There seems to be a bug in the release samples. Try to play an ff staccato chord around the C4 range while holding the sustain pedal briefly: You will hear a honky bass-y noise right after you release the pedal. Turn off release samples and it won't happen.

I reported it to their representative on another forum, hoping they address this in the first update.


----------



## Galaxy Instruments (Mar 27, 2019)

keepitsimple said:


> There seems to be a bug in the release samples. Try to play an ff staccato chord around the C4 range while holding the sustain pedal briefly: You will hear a honky bass-y noise right after you release the pedal. Turn off release samples and it won't happen.
> 
> I reported it to their representative on another forum, hoping they address this in the first update.


Hi, I couldn't recreate this. Could you please send an email with more details to [email protected] ? Thanks! Uli


----------



## keepitsimple (Mar 27, 2019)

Galaxy Instruments said:


> Hi, I couldn't recreate this. Could you please send an email with more details to [email protected] ? Thanks! Uli


Will do.


----------



## Bluemount Score (Mar 27, 2019)

The particle engine seems very unique to me. I really liked the example in the video.
Otherwise, I don‘t feel the need of a new piano library right now.


----------



## Harry (Mar 27, 2019)

whiskers said:


> Same. Found out I had a 50$ voucher, so 99$ isn't bad. Wish it was included in KU12CE but that particle engine is just so clever.


How did you get/find out about the 50$ voucher?


----------



## Reid Rosefelt (Mar 27, 2019)

Lee Blaske said:


> Might be included in the next issue of Komplete, might not. Might be included two issues from now.
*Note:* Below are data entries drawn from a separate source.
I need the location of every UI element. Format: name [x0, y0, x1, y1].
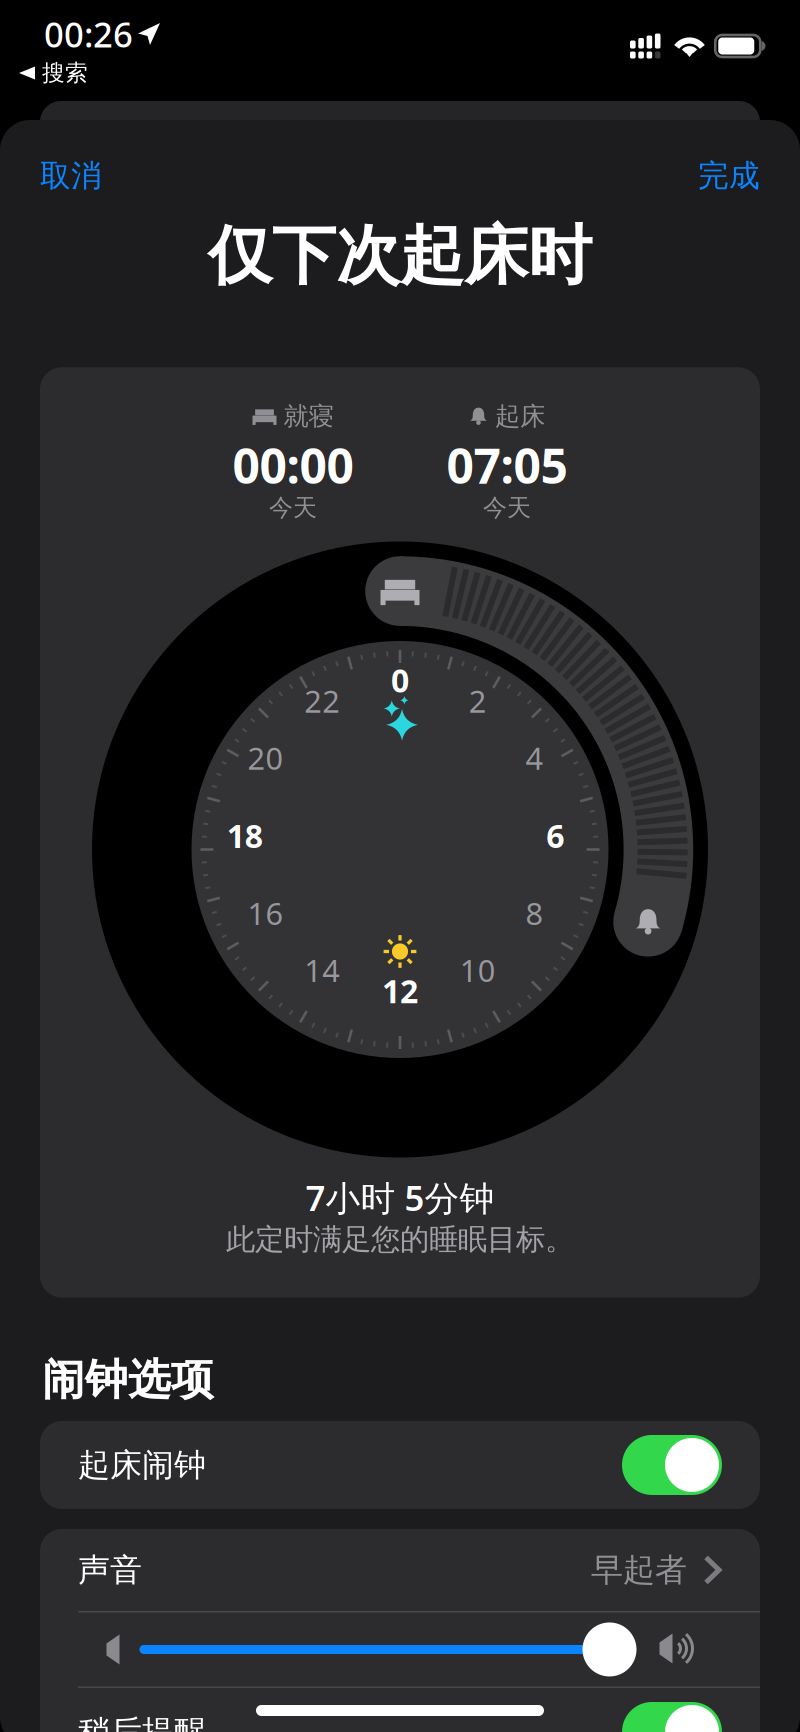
staticText: 起床 [495, 401, 545, 432]
staticText: 18 [227, 814, 263, 857]
staticText: 0 [391, 659, 409, 701]
staticText: 声音 [78, 1550, 142, 1590]
staticText: 此定时满足您的睡眠目标。 [226, 1222, 574, 1258]
staticText: 7小时 5分钟 [306, 1174, 494, 1220]
staticText: 稍后提醒 [78, 1712, 206, 1732]
staticText: 今天 [269, 493, 317, 522]
staticText: 07:05 [446, 433, 568, 497]
staticText: 10 [460, 950, 496, 990]
button[interactable]: 完成 [692, 149, 766, 203]
staticText: 搜索 [42, 59, 88, 87]
staticText: 20 [248, 738, 284, 778]
button[interactable]: 稍后提醒 [40, 1688, 760, 1732]
button[interactable]: 起床闹钟 [40, 1421, 760, 1509]
staticText: 00:00 [232, 433, 354, 497]
staticText: 22 [304, 681, 340, 721]
staticText: 6 [546, 814, 564, 857]
staticText: 4 [526, 738, 544, 778]
button[interactable]: 声音 [40, 1529, 760, 1611]
staticText: 就寝 [284, 401, 334, 432]
staticText: 00:26 [44, 11, 133, 57]
staticText: 闹钟选项 [42, 1354, 214, 1406]
staticText: 16 [248, 893, 284, 934]
staticText: 2 [469, 681, 487, 721]
staticText: 仅下次起床时 [208, 217, 592, 295]
staticText: 今天 [483, 493, 531, 522]
staticText: 取消 [40, 157, 102, 195]
staticText: 14 [304, 950, 340, 990]
staticText: 早起者 [591, 1550, 687, 1590]
staticText: 起床闹钟 [78, 1445, 206, 1485]
staticText: 12 [382, 970, 418, 1012]
staticText: 完成 [698, 157, 760, 195]
button[interactable]: 取消 [34, 149, 108, 203]
staticText: 8 [526, 893, 544, 934]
They withheld their higher-end orchestra samples for a time.


I am quite sure it will be included in the next version of Komplete, but I am still considering it because I want it more than any other product that has come up between Kompletes. 

I have an e-voucher and I think the license will be an easy thing to sell after the next Komplete comes out. At least that's the way my GAS is negotiating with my last remnants of common sense.


----------



## whiskers (Mar 27, 2019)

Harry said:


> How did you get/find out about the 50$ voucher?
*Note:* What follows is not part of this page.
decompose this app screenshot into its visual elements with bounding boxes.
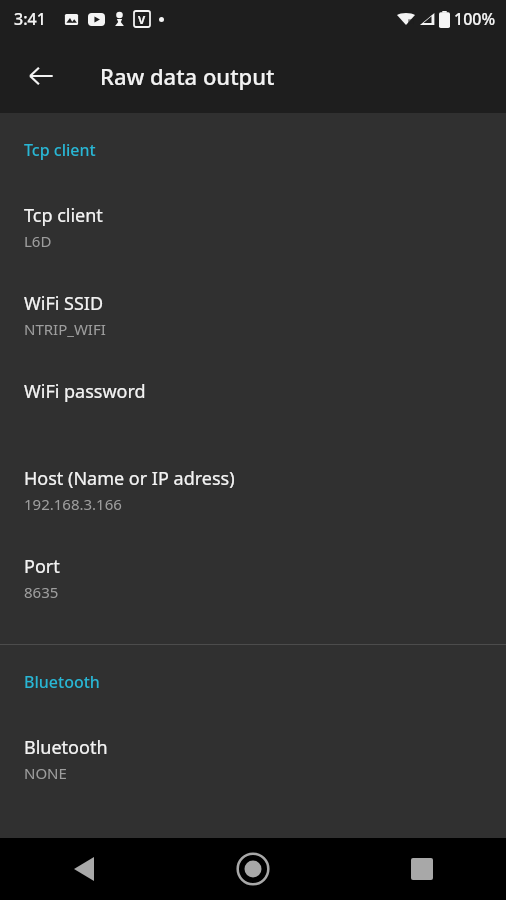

Check your ni account. It's only if you bought K12 though


----------



## whiskers (Mar 27, 2019)

TigerTheFrog said:


> I am quite sure it will be included in the next version of Komplete, but I am still considering it because I want it more than any other product that has come up between Kompletes.
> 
> I have an e-voucher and I think the license will be an easy thing to sell after the next Komplete comes out. At least that's the way my GAS is negotiating with my last remnants of common sense.


That's exactly where I ended up


----------



## Reid Rosefelt (Mar 27, 2019)

whiskers said:


> Check your ni account. It's only if you bought K12 though


I only got a $25 e-voucher when I registered K12 Ultimate. $50 must only be for KU12CE.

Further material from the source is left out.